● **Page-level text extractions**

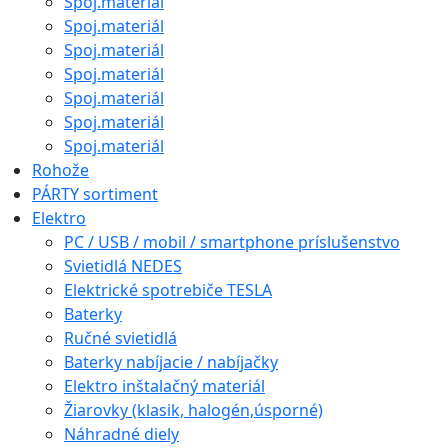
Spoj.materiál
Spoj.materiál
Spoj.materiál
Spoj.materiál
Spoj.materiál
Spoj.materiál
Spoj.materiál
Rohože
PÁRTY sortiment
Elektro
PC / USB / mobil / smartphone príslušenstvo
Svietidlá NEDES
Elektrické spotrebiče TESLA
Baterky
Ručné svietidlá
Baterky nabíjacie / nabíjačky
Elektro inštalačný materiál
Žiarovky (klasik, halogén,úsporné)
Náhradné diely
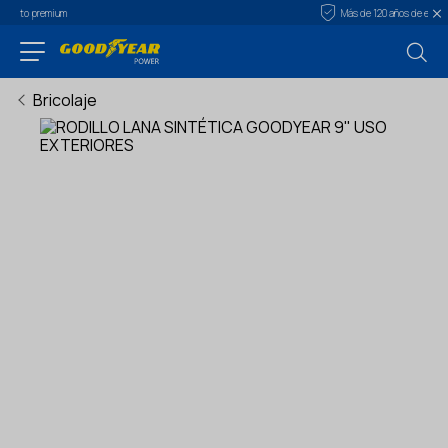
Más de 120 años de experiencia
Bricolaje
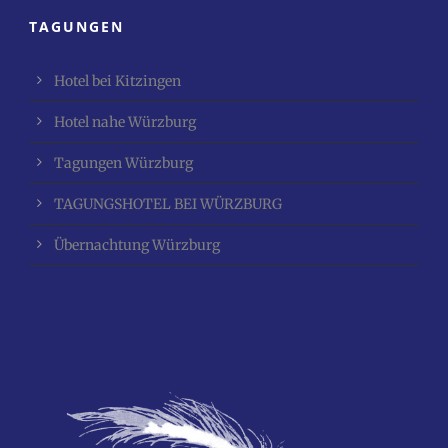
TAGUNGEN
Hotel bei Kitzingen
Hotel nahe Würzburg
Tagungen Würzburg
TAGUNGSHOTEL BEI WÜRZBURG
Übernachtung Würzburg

● **Work task**
Copy out each line of the records above that includes "Elektro".

● **Response area**
Elektro
Elektro inštalačný materiál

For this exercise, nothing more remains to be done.